Tuesday, April 26, 2005

walking with a ghost

do you still think about the people who've died? i do, sometimes. they come and go, like the phantoms that they are. sometimes unbidden, like hauntings but not. i will wake up from a dream about someone who's gone, and wonder why they popped back into my head. i don't believe in ghosts, not the kind that rattle chains and restlessly wander the earth, but i do believe that people's spirits stay with you. they become a part of you, sometimes for the better, sometimes for the worse.

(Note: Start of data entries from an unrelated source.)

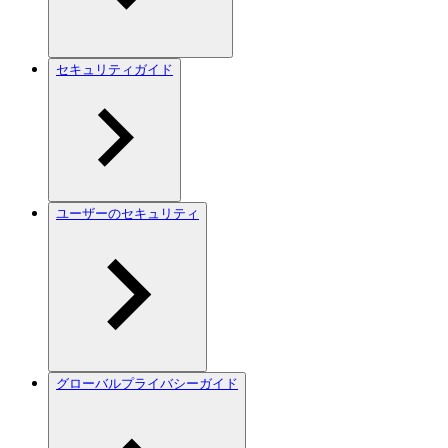
セキュリティガイド
ユーザーのセキュリティ
グローバルプライバシーガイド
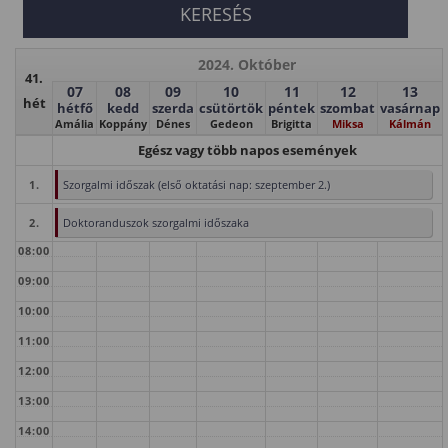
2024. Október
41.
07
08
09
10
11
12
13
hét
hétfő
kedd
szerda
csütörtök
péntek
szombat
vasárnap
Amália
Koppány
Dénes
Gedeon
Brigitta
Miksa
Kálmán
Egész vagy több napos események
1.
Szorgalmi időszak (első oktatási nap: szeptember 2.)
2.
Doktoranduszok szorgalmi időszaka
08:00
09:00
10:00
11:00
12:00
13:00
14:00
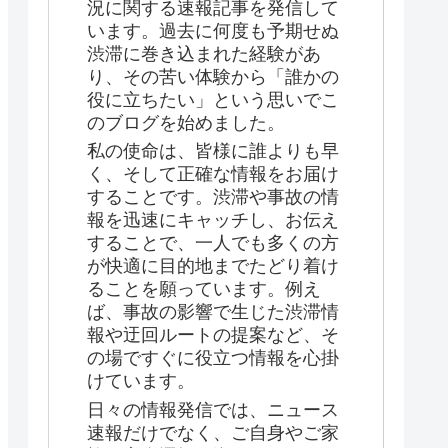
況に関する速報記事を発信して
います。過去に何度も予期せぬ
渋滞に巻き込まれた経験があ
り、その苦い体験から「誰かの
役に立ちたい」という思いでこ
のブログを始めました。
私の使命は、皆様に誰よりも早
く、そして正確な情報をお届け
することです。渋滞や事故の情
報を迅速にキャッチし、お伝え
することで、一人でも多くの方
が快適に目的地までたどり着け
ることを願っています。例え
ば、事故の影響で生じた渋滞情
報や迂回ルートの提案など、そ
の場ですぐに役立つ情報を心掛
けています。
日々の情報発信では、ニュース
速報だけでなく、ご自身やご家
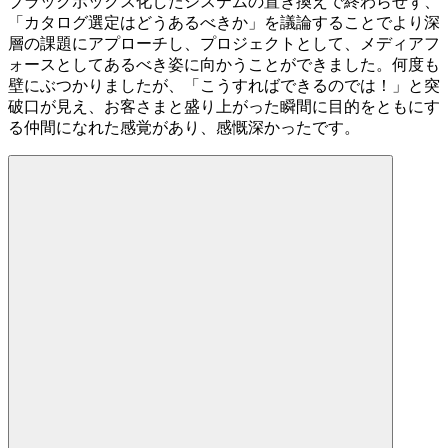
ブラックボックス化したシステムの置き換えで終わらせず、
「カタログ選定はどうあるべきか」を議論することでより深
層の課題にアプローチし、プロジェクトとして、メディアフ
ォースとしてあるべき姿に向かうことができました。何度も
壁にぶつかりましたが、「こうすればできるのでは！」と突
破口が見え、お客さまと盛り上がった瞬間に目的をともにす
る仲間になれた感覚があり、感慨深かったです。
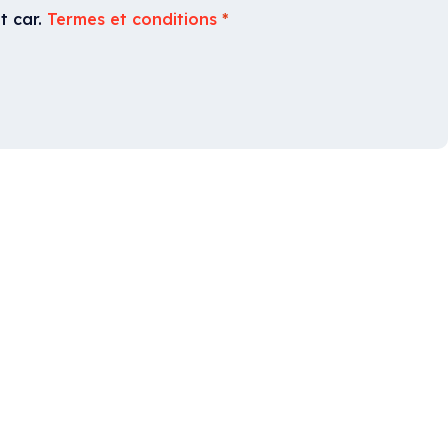
t car.
Termes et conditions
*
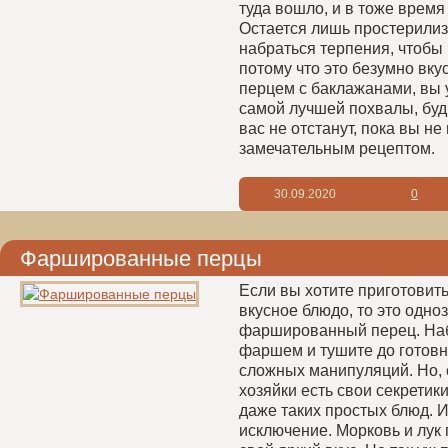
туда вошло, и в тоже время 
Остается лишь простерилиз
набраться терпения, чтобы 
потому что это безумно вкус
перцем с баклажанами, вы 
самой лучшей похвалы, будь
вас не отстанут, пока вы не
замечательным рецептом.
30.09.2020
0
Фаршированные перцы
Если вы хотите приготовит
вкусное блюдо, то это одно
фаршированный перец. Наб
фаршем и тушите до готовн
сложных манипуляций. Но, 
хозяйки есть свои секретик
даже таких простых блюд. И
исключение. Морковь и лук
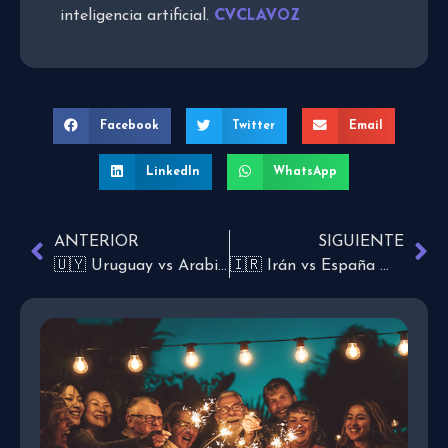
CVCLAVOZ
inteligencia artificial.
Facebook
Twitter
Email
LinkedIn
WhatsApp
ANTERIOR
SIGUIENTE
🇺🇾 Uruguay vs Arabia Saudita 🇸🇦
🇮🇷 Irán vs España 🇪🇸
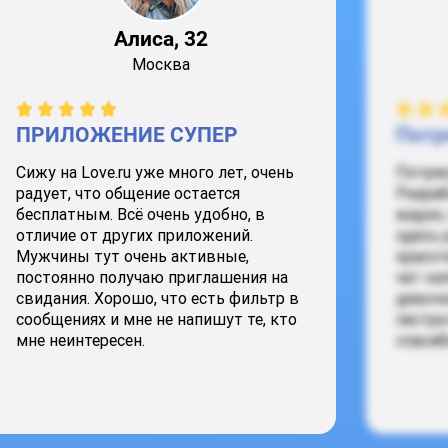
Алиса, 32
Москва
ПРИЛОЖЕНИЕ СУПЕР
Потр
Сижу на Love.ru уже много лет, очень
Потря
радует, что общение остается
Разраб
бесплатным. Всё очень удобно, в
видно,
отличие от других приложений.
здесь 
Мужчины тут очень активные,
красот
постоянно получаю приглашения на
чат ки
свидания. Хорошо, что есть фильтр в
девочк
сообщениях и мне не напишут те, кто
пестро
мне неинтересен.
спасиб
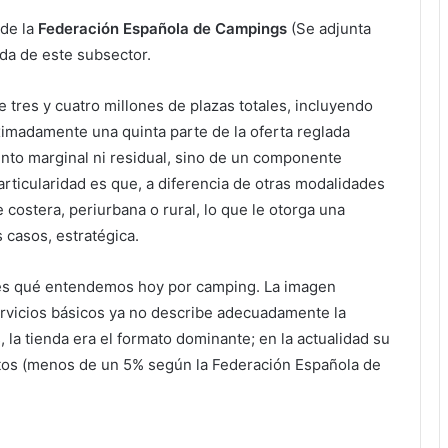
 de la
Federación Española de Campings
(Se adjunta
ada de este subsector.
e tres y cuatro millones de plazas totales, incluyendo
ximadamente una quinta parte de la oferta reglada
mento marginal ni residual, sino de un componente
particularidad es que, a diferencia de otras modalidades
 costera, periurbana o rural, lo que le otorga una
 casos, estratégica.
 es qué entendemos hoy por camping. La imagen
ervicios básicos ya no describe adecuadamente la
 la tienda era el formato dominante; en la actualidad su
tos (menos de un 5% según la Federación Española de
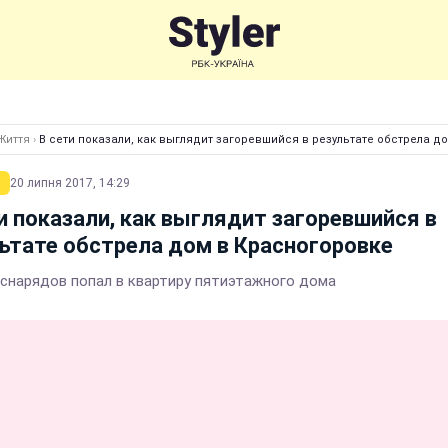
Життя
›
В сети показали, как выглядит загоревшийся в результате обстрела д
20 липня 2017, 14:29
и показали, как выглядит загоревшийся в
ьтате обстрела дом в Красногоровке
 снарядов попал в квартиру пятиэтажного дома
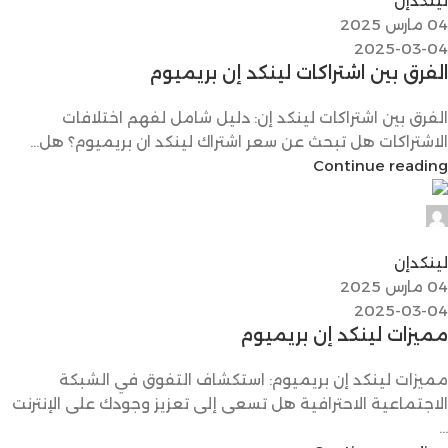
لينكدإن
04 مارس 2025
2025-03-04
الفرق بين اشتراكات لينكد إن بريميوم
الفرق بين اشتراكات لينكد إن: دليل شامل لفهم اختلافات
الاشتراكات هل تبحث عن سعر اشتراك لينكد ان بريميوم؟ هل...
Continue reading
Digital Max 24
0
لينكدإن
04 مارس 2025
2025-03-04
مميزات لينكد إن بريميوم
مميزات لينكد إن بريميوم: استكشاف التفوق في الشبكة
الاجتماعية الاحترافية هل تسعى إلى تعزيز وجودك على الإنترنت
...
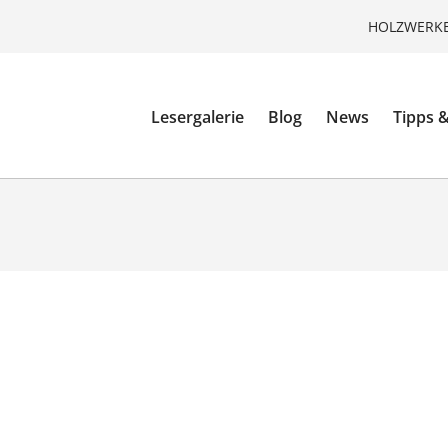
HOLZWERKE
Lesergalerie
Blog
News
Tipps &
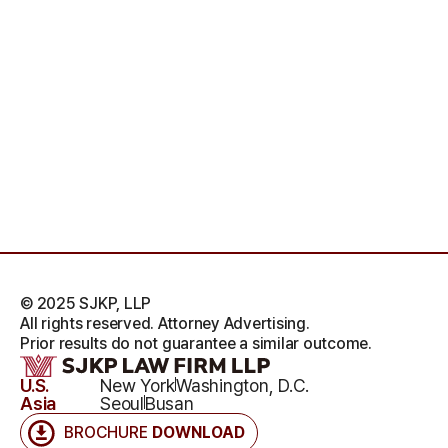
© 2025 SJKP, LLP
All rights reserved. Attorney Advertising.
Prior results do not guarantee a similar outcome.
U.S.
New York
Washington, D.C.
Asia
Seoul
Busan
BROCHURE
DOWNLOAD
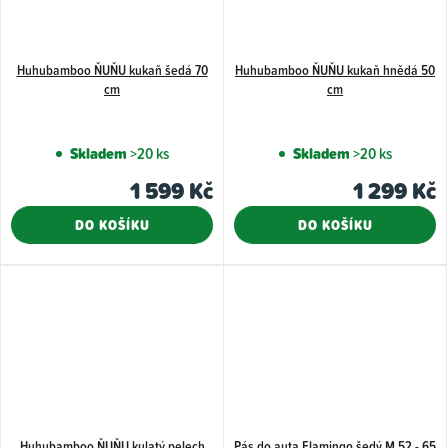
Huhubamboo ŇUŇU kukaň šedá 70
Huhubamboo ŇUŇU kukaň hnědá 50
cm
cm
Skladem
>20 ks
Skladem
>20 ks
1 599 Kč
1 299 Kč
DO KOŠÍKU
DO KOŠÍKU
Huhubamboo ŇUŇU kulatý pelech
Pás do auta Flamingo šedý M 52 - 65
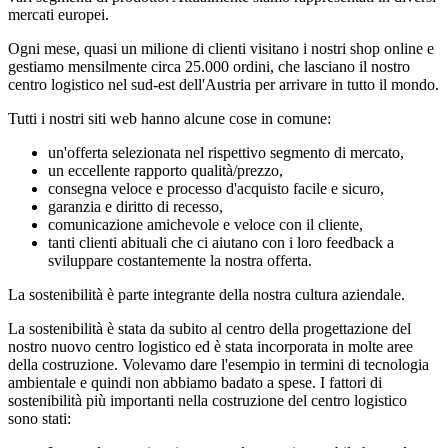
mercati europei.
Ogni mese, quasi un milione di clienti visitano i nostri shop online e
gestiamo mensilmente circa 25.000 ordini, che lasciano il nostro
centro logistico nel sud-est dell'Austria per arrivare in tutto il mondo.
Tutti i nostri siti web hanno alcune cose in comune:
un'offerta selezionata nel rispettivo segmento di mercato,
un eccellente rapporto qualità/prezzo,
consegna veloce e processo d'acquisto facile e sicuro,
garanzia e diritto di recesso,
comunicazione amichevole e veloce con il cliente,
tanti clienti abituali che ci aiutano con i loro feedback a
sviluppare costantemente la nostra offerta.
La sostenibilità è parte integrante della nostra cultura aziendale.
La sostenibilità è stata da subito al centro della progettazione del
nostro nuovo centro logistico ed è stata incorporata in molte aree
della costruzione. Volevamo dare l'esempio in termini di tecnologia
ambientale e quindi non abbiamo badato a spese. I fattori di
sostenibilità più importanti nella costruzione del centro logistico
sono stati:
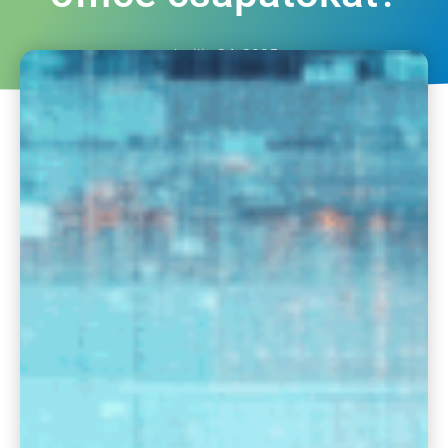
április 24, 2025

after my mother died in 1999 (OMG, already almost six years ago?), i saw her in my dreams a few times. the whole ordeal of her dying and the funeral and everything was pure awfulness, to be honest more b/c my father, my grandmother, and some of my siblings suffered much more than i did. for i had a difficult relationship with my mother -- we were not very much alike, and she could be horrible. she also gave me my first journal at age 12 and told me it was a place where i could write about things that happened to me or my private thoughts. little did she know she handed me the tool i needed to survive her random bursts of extreme parenting. on the other hand, i was lucky enough to come to terms with her and be at peace with our disagreements before she passed on. that helped free me from the more bitter memories.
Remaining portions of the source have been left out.